---------- EXTRACTED ENTRIES ----------

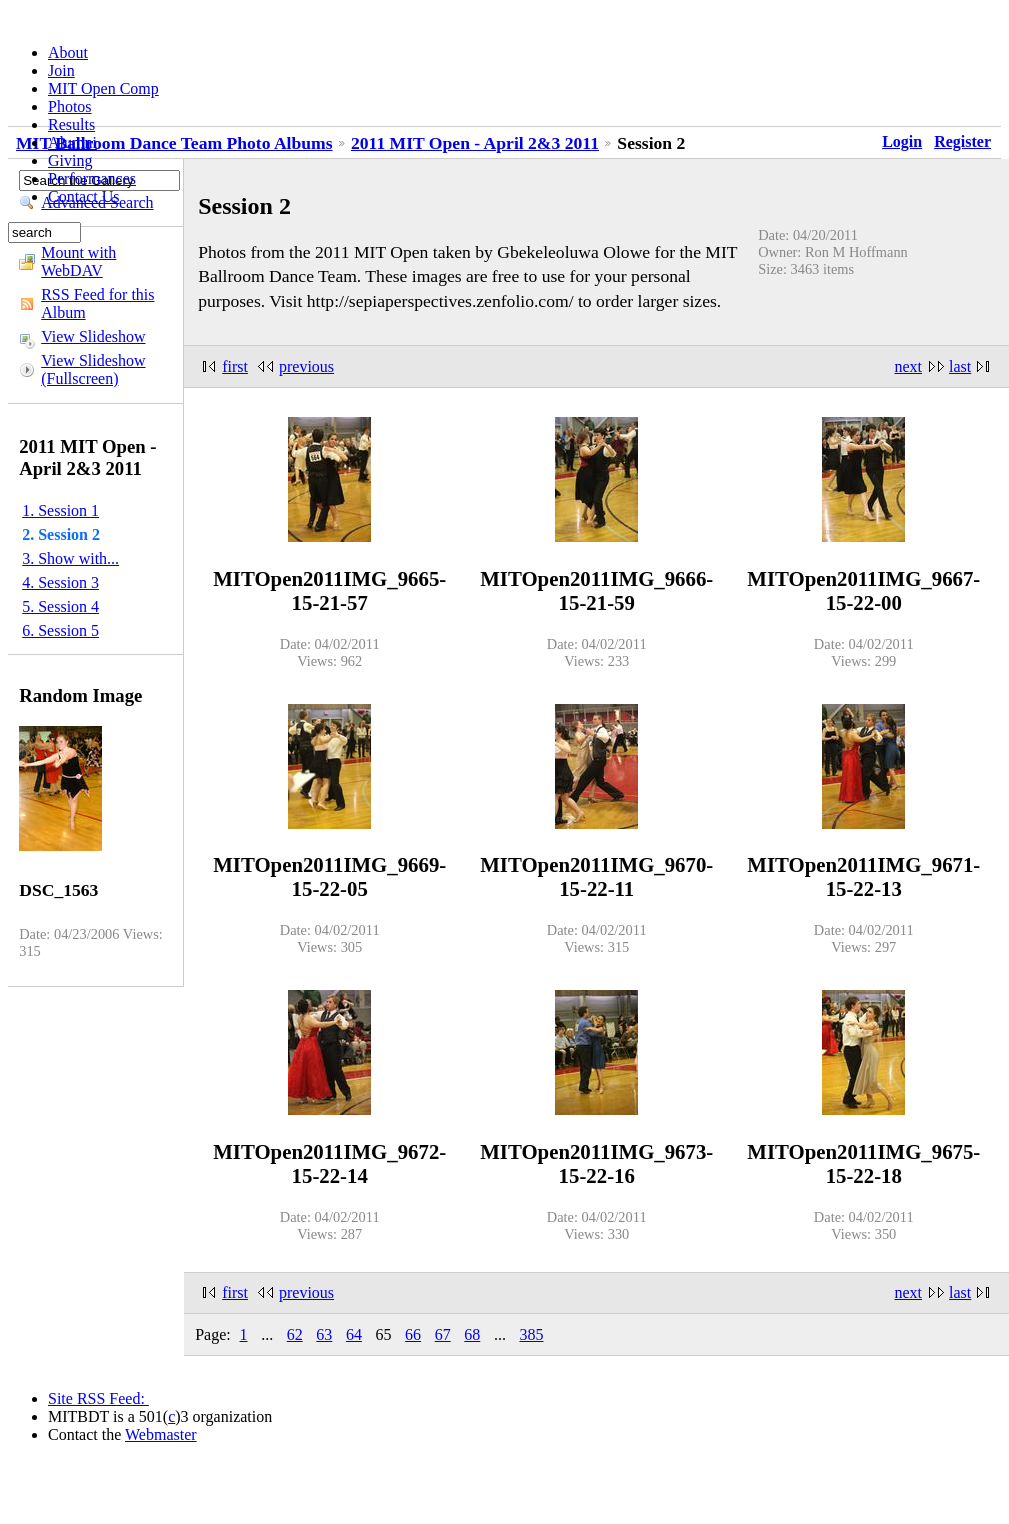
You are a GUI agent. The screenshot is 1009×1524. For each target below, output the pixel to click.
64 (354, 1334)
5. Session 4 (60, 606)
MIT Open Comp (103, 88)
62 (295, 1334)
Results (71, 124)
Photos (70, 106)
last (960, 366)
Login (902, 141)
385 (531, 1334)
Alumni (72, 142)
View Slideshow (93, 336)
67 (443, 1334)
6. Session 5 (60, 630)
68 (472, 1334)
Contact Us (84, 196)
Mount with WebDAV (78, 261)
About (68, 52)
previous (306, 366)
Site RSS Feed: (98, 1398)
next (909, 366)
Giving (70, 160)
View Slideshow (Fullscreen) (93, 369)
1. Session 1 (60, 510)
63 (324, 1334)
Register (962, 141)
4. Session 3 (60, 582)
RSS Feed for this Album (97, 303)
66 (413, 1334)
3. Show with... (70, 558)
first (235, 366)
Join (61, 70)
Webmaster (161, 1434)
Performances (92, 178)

----------
---------- EXTRACTED ENTRIES ----------

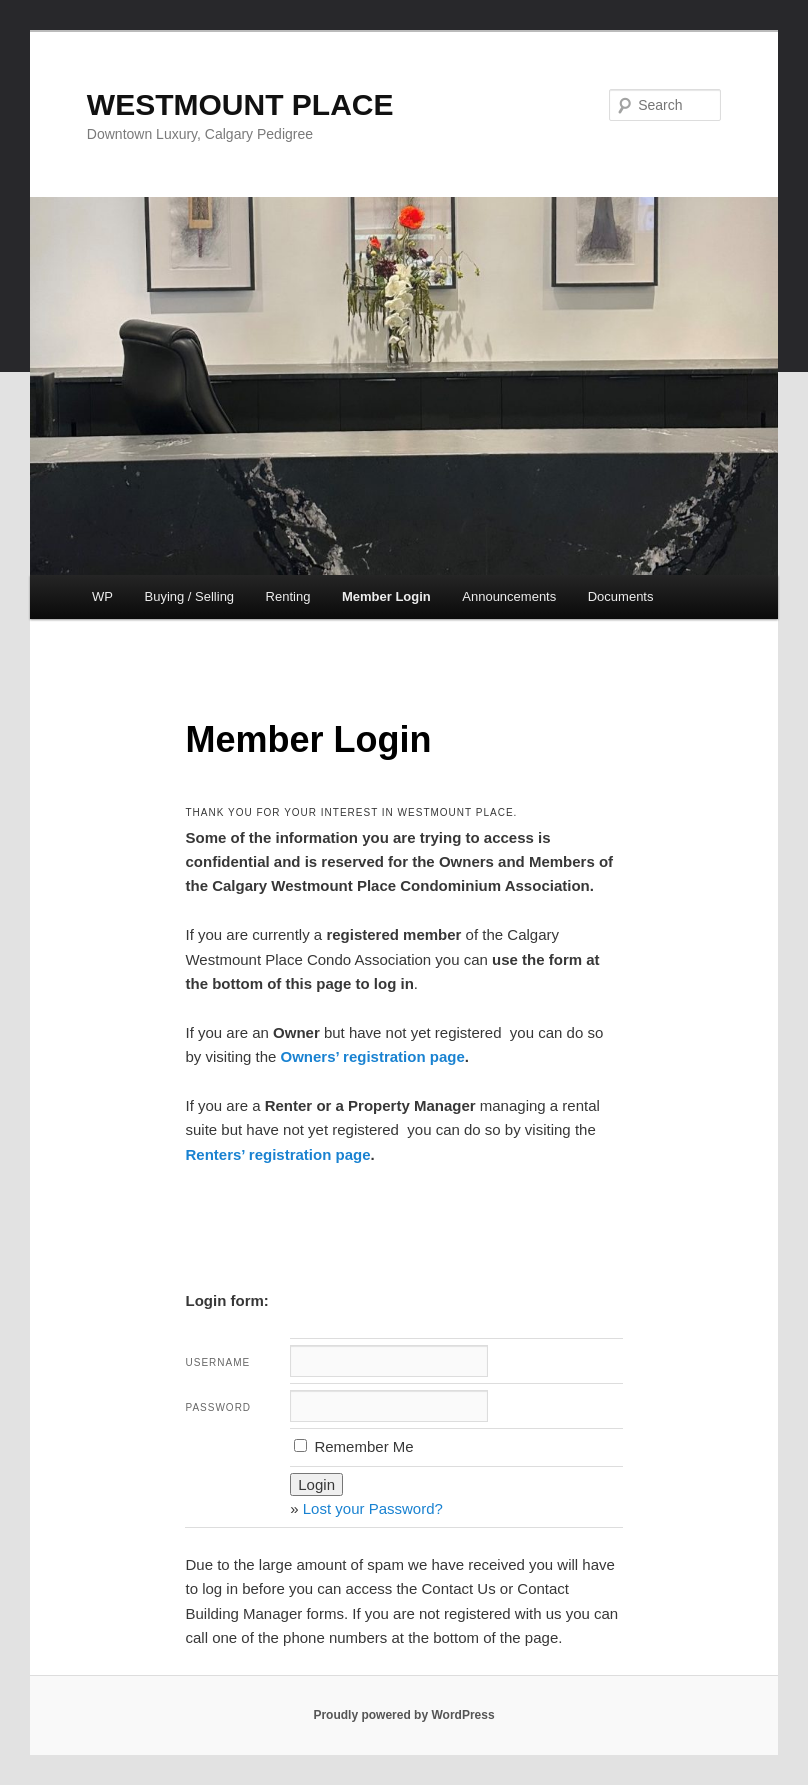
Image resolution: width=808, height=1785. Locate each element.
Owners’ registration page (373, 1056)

----------

**INSTRUCTIONS FOR THE TASK**
Please copy, exactly and with nothing else, the lines above beginning at the line that has "Results (71, 124)" and ending with the line that has "Site RSS Feed: (98, 1398)".

**ANSWER SPACE**
Results (71, 124)
Photos (70, 106)
last (960, 366)
Login (902, 141)
385 (531, 1334)
Alumni (72, 142)
View Slideshow (93, 336)
67 (443, 1334)
6. Session 5 (60, 630)
68 (472, 1334)
Contact Us (84, 196)
Mount with WebDAV (78, 261)
About (68, 52)
previous (306, 366)
Site RSS Feed: (98, 1398)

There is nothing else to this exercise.